194

I can follow the definition of the transpose algebraically, i.e. as a reflection of a matrix across its diagonal, or in terms of dual spaces, but I lack any sort of geometric understanding of the transpose, or even symmetric matrices.

For example, if I have a linear transformation, say on the plane, my intuition is to visualize it as some linear distortion of the plane via scaling and rotation. I do not know how this distortion compares to the distortion that results from applying the transpose, or what one can say if the linear transformation is symmetric. Geometrically, why might we expect orthogonal matrices to be combinations of rotations and reflections?

Rodrigo de Azevedo
  • 18,977
  • 5
  • 36
  • 95
Zed
  • 1,941
  • 3
  • 12
  • 3
  • 14
    the geometry is in the the inner product say on $\mathbb{R}^n$. the transpose satisfies $\langle Ax,y \rangle=\langle x,A^ty \rangle$. orthogonal matrices satisfy $\langle x,y \rangle=\langle Ax,Ay \rangle$, they preserve the geometry. – yoyo May 06 '11 at 12:21
  • See [this answer](http://math.stackexchange.com/questions/598258/determinant-of-transpose/636198#636198) for a geometric description of the transpose. – Matt Jan 12 '14 at 21:19

4 Answers4

100

To answer your second question first: an orthogonal matrix $O$ satisfies $O^TO=I$, so $\det(O^TO)=(\det O)^2=1$, and hence $\det O = \pm 1$. The determinant of a matrix tells you by what factor the (signed) volume of a parallelipiped is multipled when you apply the matrix to its edges; therefore hitting a volume in $\mathbb{R}^n$ with an orthogonal matrix either leaves the volume unchanged (so it is a rotation) or multiplies it by $-1$ (so it is a reflection).

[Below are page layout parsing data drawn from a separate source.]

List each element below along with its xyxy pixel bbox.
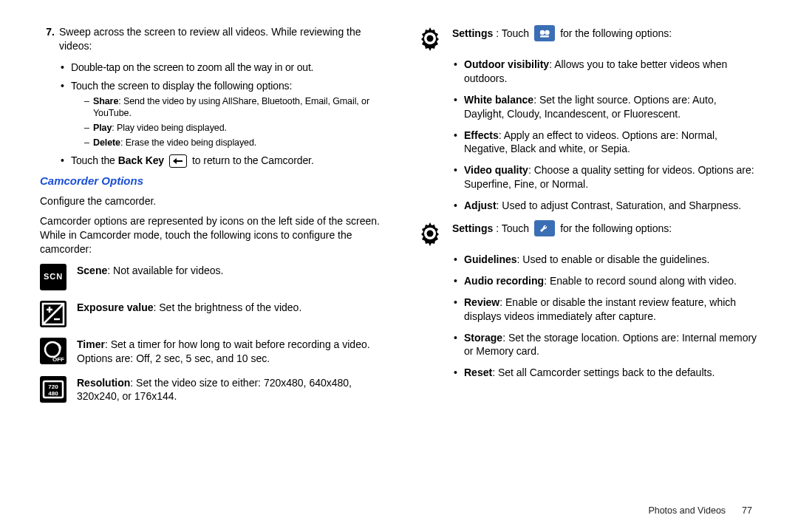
option-text: Timer: Set a timer for how long to wait … <box>77 338 381 366</box>
option-exposure: Exposure value: Set the brightness of th… <box>40 301 381 327</box>
option-desc: : Used to adjust Contrast, Saturation, a… <box>497 200 742 211</box>
option-name: Effects <box>464 129 499 141</box>
list-item: Share: Send the video by using AllShare,… <box>84 95 381 120</box>
settings-group-1: Settings: Touch for the following option… <box>417 25 758 52</box>
section-heading: Camcorder Options <box>40 174 381 188</box>
timer-icon: OFF <box>40 338 66 364</box>
list-item: Video quality: Choose a quality setting … <box>454 163 758 191</box>
text: for the following options: <box>560 222 672 236</box>
gear-icon <box>417 220 443 247</box>
list-item: Play: Play video being displayed. <box>84 122 381 134</box>
text: : Touch <box>496 222 529 236</box>
option-name: Timer <box>77 338 105 350</box>
svg-point-13 <box>540 30 545 35</box>
back-key-icon <box>169 154 187 168</box>
option-desc: : Send the video by using AllShare, Blue… <box>93 96 369 119</box>
option-desc: : Set the brightness of the video. <box>154 301 302 313</box>
svg-point-17 <box>427 231 434 237</box>
option-text: Scene: Not available for videos. <box>77 264 381 278</box>
columns: 7. Sweep across the screen to review all… <box>40 25 758 502</box>
exposure-value-icon <box>40 301 66 327</box>
right-column: Settings: Touch for the following option… <box>417 25 758 502</box>
option-text: Exposure value: Set the brightness of th… <box>77 301 381 315</box>
option-name: Audio recording <box>464 275 544 287</box>
list-item-text: Touch the screen to display the followin… <box>71 80 292 92</box>
option-name: Play <box>93 123 112 133</box>
text: : Touch <box>496 27 529 41</box>
option-resolution: 720480 Resolution: Set the video size to… <box>40 376 381 404</box>
option-desc: : Not available for videos. <box>107 265 223 276</box>
option-name: Video quality <box>464 164 528 176</box>
option-desc: : Set all Camcorder settings back to the… <box>492 366 715 378</box>
svg-text:720: 720 <box>48 383 58 390</box>
step-number: 7. <box>40 25 55 53</box>
option-desc: : Set the storage location. Options are:… <box>464 332 757 358</box>
option-name: Share <box>93 96 118 106</box>
option-text: Resolution: Set the video size to either… <box>77 376 381 404</box>
paragraph: Camcorder options are represented by ico… <box>40 214 381 256</box>
page-footer: Photos and Videos 77 <box>40 502 758 517</box>
option-name: Review <box>464 296 499 308</box>
list-item: Audio recording: Enable to record sound … <box>454 274 758 288</box>
option-desc: : Enable to record sound along with vide… <box>544 275 737 287</box>
option-name: Resolution <box>77 377 130 389</box>
option-name: Outdoor visibility <box>464 58 549 70</box>
option-name: White balance <box>464 94 533 106</box>
resolution-icon: 720480 <box>40 376 66 403</box>
option-timer: OFF Timer: Set a timer for how long to w… <box>40 338 381 366</box>
svg-text:480: 480 <box>48 390 58 397</box>
settings-line: Settings: Touch for the following option… <box>452 25 672 41</box>
settings-label: Settings <box>452 222 493 236</box>
list-item: Touch the screen to display the followin… <box>61 79 381 149</box>
option-name: Delete <box>93 137 120 148</box>
list-item: White balance: Set the light source. Opt… <box>454 93 758 121</box>
text: Touch the <box>71 154 115 168</box>
settings-line: Settings: Touch for the following option… <box>452 220 672 236</box>
paragraph: Configure the camcorder. <box>40 194 381 208</box>
text: to return to the Camcorder. <box>192 154 314 168</box>
wrench-settings-icon <box>534 220 555 236</box>
page: 7. Sweep across the screen to review all… <box>0 0 798 532</box>
list-item: Storage: Set the storage location. Optio… <box>454 331 758 359</box>
option-desc: : Apply an effect to videos. Options are… <box>464 129 717 155</box>
footer-section: Photos and Videos <box>648 505 726 517</box>
list-item: Double-tap on the screen to zoom all the… <box>61 61 381 75</box>
scene-icon: SCN <box>40 264 66 290</box>
options-list: Share: Send the video by using AllShare,… <box>71 95 381 150</box>
option-name: Guidelines <box>464 253 517 265</box>
list-item: Review: Enable or disable the instant re… <box>454 296 758 324</box>
settings-group-2: Settings: Touch for the following option… <box>417 220 758 247</box>
back-key-label: Back Key <box>118 154 164 168</box>
option-desc: : Enable or disable the instant review f… <box>464 296 736 322</box>
settings-options-1: Outdoor visibility: Allows you to take b… <box>454 58 758 213</box>
text: for the following options: <box>560 27 672 41</box>
list-item: Adjust: Used to adjust Contrast, Saturat… <box>454 199 758 213</box>
svg-line-1 <box>43 304 64 324</box>
left-column: 7. Sweep across the screen to review all… <box>40 25 381 502</box>
option-desc: : Play video being displayed. <box>112 123 227 133</box>
footer-page-number: 77 <box>742 505 752 517</box>
camcorder-settings-icon <box>534 25 555 41</box>
step-sublist: Double-tap on the screen to zoom all the… <box>40 61 381 168</box>
option-desc: : Set a timer for how long to wait befor… <box>77 338 370 364</box>
option-name: Scene <box>77 265 107 276</box>
option-desc: : Erase the video being displayed. <box>120 137 256 148</box>
list-item: Guidelines: Used to enable or disable th… <box>454 253 758 267</box>
svg-point-12 <box>427 35 434 42</box>
svg-point-14 <box>545 30 549 35</box>
step-7: 7. Sweep across the screen to review all… <box>40 25 381 53</box>
option-name: Storage <box>464 332 502 344</box>
settings-options-2: Guidelines: Used to enable or disable th… <box>454 253 758 380</box>
svg-text:OFF: OFF <box>52 356 64 363</box>
list-item: Touch the Back Key to return to the Camc… <box>61 154 381 168</box>
option-scene: SCN Scene: Not available for videos. <box>40 264 381 290</box>
svg-rect-15 <box>540 35 549 38</box>
option-name: Exposure value <box>77 301 154 313</box>
option-desc: : Used to enable or disable the guidelin… <box>517 253 710 265</box>
list-item: Effects: Apply an effect to videos. Opti… <box>454 129 758 157</box>
option-name: Reset <box>464 366 492 378</box>
list-item: Reset: Set all Camcorder settings back t… <box>454 366 758 380</box>
option-name: Adjust <box>464 200 497 211</box>
list-item: Delete: Erase the video being displayed. <box>84 137 381 149</box>
step-body: Sweep across the screen to review all vi… <box>59 25 381 53</box>
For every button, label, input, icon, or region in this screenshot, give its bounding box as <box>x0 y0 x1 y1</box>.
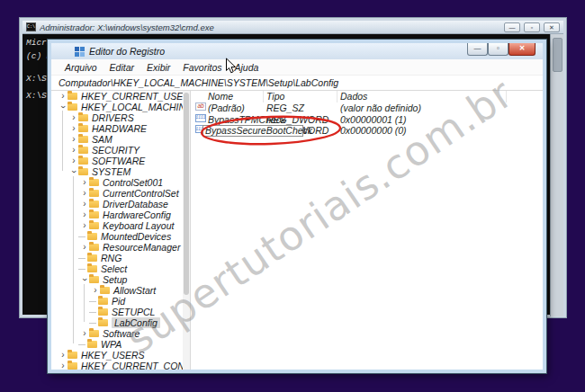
menu-favoritos[interactable]: Favoritos <box>176 62 228 73</box>
chevron-right-icon[interactable]: › <box>91 286 100 295</box>
chevron-right-icon[interactable]: › <box>80 178 89 187</box>
folder-icon <box>89 276 99 283</box>
tree-item-hkey-current-user[interactable]: ›HKEY_CURRENT_USER <box>51 91 190 102</box>
value-name: (Padrão) <box>208 102 245 114</box>
tree-item-driverdatabase[interactable]: ›DriverDatabase <box>51 199 190 209</box>
tree-item-label: Pid <box>112 296 125 307</box>
registry-close-button[interactable]: ✕ <box>508 43 536 56</box>
tree-item-sam[interactable]: ›SAM <box>51 134 190 145</box>
registry-titlebar[interactable]: Editor do Registro — ▫ ✕ <box>51 43 543 59</box>
chevron-right-icon[interactable]: › <box>69 135 78 144</box>
folder-icon <box>68 352 77 359</box>
tree-item-label: SAM <box>92 134 112 145</box>
menu-exibir[interactable]: Exibir <box>140 62 176 73</box>
chevron-right-icon[interactable]: › <box>58 361 68 370</box>
cmd-maximize-button[interactable]: ▫ <box>524 22 540 32</box>
tree-item-security[interactable]: ›SECURITY <box>51 145 190 156</box>
chevron-right-icon[interactable]: › <box>80 243 89 252</box>
column-separator[interactable] <box>506 91 507 102</box>
tree-item-pid[interactable]: Pid <box>51 296 190 307</box>
cmd-title: Administrador: X:\windows\system32\cmd.e… <box>40 22 500 32</box>
column-separator[interactable] <box>337 91 338 102</box>
tree-item-label: DRIVERS <box>92 112 134 123</box>
chevron-right-icon[interactable]: › <box>80 200 89 209</box>
registry-maximize-button[interactable]: ▫ <box>488 43 508 56</box>
tree-item-label: CurrentControlSet <box>103 188 179 199</box>
tree-item-allowstart[interactable]: ›AllowStart <box>51 285 190 296</box>
value-type: REG_DWORD <box>266 114 328 126</box>
cmd-minimize-button[interactable]: — <box>504 22 520 32</box>
tree-connector-line <box>89 301 96 302</box>
tree-item-currentcontrolset[interactable]: ›CurrentControlSet <box>51 188 190 199</box>
chevron-right-icon[interactable]: › <box>80 210 89 219</box>
tree-scrollbar[interactable] <box>183 91 190 370</box>
tree-item-label: Setup <box>103 274 127 285</box>
rename-edit-box[interactable]: BypassSecureBootCheck <box>202 125 303 137</box>
value-row-bypasstpmcheck[interactable]: 011110REG_DWORD0x00000001 (1)BypassTPMCh… <box>191 114 543 126</box>
chevron-down-icon[interactable]: › <box>80 275 89 284</box>
tree-item-label: HARDWARE <box>92 123 147 134</box>
folder-icon <box>98 298 108 305</box>
chevron-right-icon[interactable]: › <box>80 221 89 230</box>
tree-item-label: AllowStart <box>113 285 156 296</box>
folder-icon <box>87 265 97 272</box>
chevron-right-icon[interactable]: › <box>80 329 89 338</box>
tree-item-controlset001[interactable]: ›ControlSet001 <box>51 177 190 188</box>
cmd-close-button[interactable]: ✕ <box>544 22 560 32</box>
tree-item-label: ControlSet001 <box>103 177 163 188</box>
value-row-bypasssecurebootcheck[interactable]: 011110REG_DWORD0x00000000 (0)BypassSecur… <box>191 125 543 137</box>
tree-item-rng[interactable]: RNG <box>51 253 190 263</box>
tree-item-hardwareconfig[interactable]: ›HardwareConfig <box>51 209 190 220</box>
cmd-scrollbar[interactable] <box>550 34 563 316</box>
cmd-titlebar[interactable]: C:\ Administrador: X:\windows\system32\c… <box>22 21 563 34</box>
chevron-right-icon[interactable]: › <box>69 156 78 165</box>
tree-item-labconfig[interactable]: LabConfig <box>51 317 190 328</box>
tree-item-label: Software <box>103 328 140 339</box>
value-data: 0x00000000 (0) <box>340 125 407 137</box>
menu-editar[interactable]: Editar <box>104 62 140 73</box>
chevron-right-icon[interactable]: › <box>80 189 89 198</box>
folder-icon <box>89 244 99 251</box>
folder-icon <box>98 319 108 326</box>
tree-item-keyboard-layout[interactable]: ›Keyboard Layout <box>51 220 190 231</box>
tree-item-hkey-users[interactable]: ›HKEY_USERS <box>51 350 190 361</box>
chevron-right-icon[interactable]: › <box>58 351 68 360</box>
chevron-right-icon[interactable]: › <box>69 146 78 155</box>
folder-icon <box>89 222 99 229</box>
chevron-right-icon[interactable]: › <box>58 92 68 101</box>
column-separator[interactable] <box>263 91 264 102</box>
tree-item-software[interactable]: ›Software <box>51 328 190 339</box>
tree-item-hkey-current-config[interactable]: ›HKEY_CURRENT_CONFIG <box>51 361 190 370</box>
chevron-down-icon[interactable]: › <box>58 102 68 111</box>
tree-item-wpa[interactable]: WPA <box>51 339 190 350</box>
column-header-name[interactable]: Nome <box>208 91 233 102</box>
folder-icon <box>98 308 108 316</box>
value-row-padr-o[interactable]: abREG_SZ(valor não definido)(Padrão) <box>191 102 543 114</box>
registry-minimize-button[interactable]: — <box>467 43 488 56</box>
tree-item-mounteddevices[interactable]: MountedDevices <box>51 231 190 242</box>
chevron-right-icon[interactable]: › <box>69 124 78 133</box>
menu-arquivo[interactable]: Arquivo <box>58 62 104 73</box>
value-type: REG_SZ <box>266 102 304 114</box>
column-header-data[interactable]: Dados <box>340 91 367 102</box>
chevron-right-icon[interactable]: › <box>69 113 78 122</box>
tree-connector-line <box>89 323 96 324</box>
tree-item-hardware[interactable]: ›HARDWARE <box>51 123 190 134</box>
tree-item-software[interactable]: ›SOFTWARE <box>51 156 190 166</box>
tree-item-system[interactable]: ›SYSTEM <box>51 166 190 177</box>
chevron-down-icon[interactable]: › <box>69 167 78 176</box>
tree-item-drivers[interactable]: ›DRIVERS <box>51 112 190 123</box>
tree-scrollbar-thumb[interactable] <box>184 93 189 295</box>
column-header-type[interactable]: Tipo <box>266 91 284 102</box>
tree-item-setup[interactable]: ›Setup <box>51 274 190 285</box>
tree-item-select[interactable]: Select <box>51 263 190 274</box>
tree-item-hkey-local-machine[interactable]: ›HKEY_LOCAL_MACHINE <box>51 102 190 112</box>
folder-icon <box>68 362 77 370</box>
value-data: (valor não definido) <box>340 102 421 114</box>
cmd-scrollbar-thumb[interactable] <box>553 38 562 72</box>
tree-item-resourcemanager[interactable]: ›ResourceManager <box>51 242 190 253</box>
registry-key-tree: ›HKEY_CURRENT_USER›HKEY_LOCAL_MACHINE›DR… <box>51 91 190 370</box>
folder-icon <box>78 168 88 175</box>
tree-item-setupcl[interactable]: SETUPCL <box>51 307 190 317</box>
registry-addressbar[interactable]: Computador\HKEY_LOCAL_MACHINE\SYSTEM\Set… <box>51 76 543 91</box>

To answer your first question: the action of a matrix $A$ can be neatly expressed via its singular value decomposition, $A=U\Lambda V^T$, where $U$, $V$ are orthogonal matrices and $\Lambda$ is a matrix with non-negative values along the diagonal (nb. this makes sense even if $A$ is not square!) The values on the diagonal of $\Lambda$ are called the singular values of $A$, and if $A$ is square and symmetric they will be the absolute values of the eigenvalues.

The way to think about this is that the action of $A$ is first to rotate/reflect to a new basis, then scale along the directions of your new (intermediate) basis, before a final rotation/reflection.

With this in mind, notice that $A^T=V\Lambda^T U^T$, so the action of $A^T$ is to perform the inverse of the final rotation, then scale the new shape along the canonical unit directions, and then apply the inverse of the original rotation.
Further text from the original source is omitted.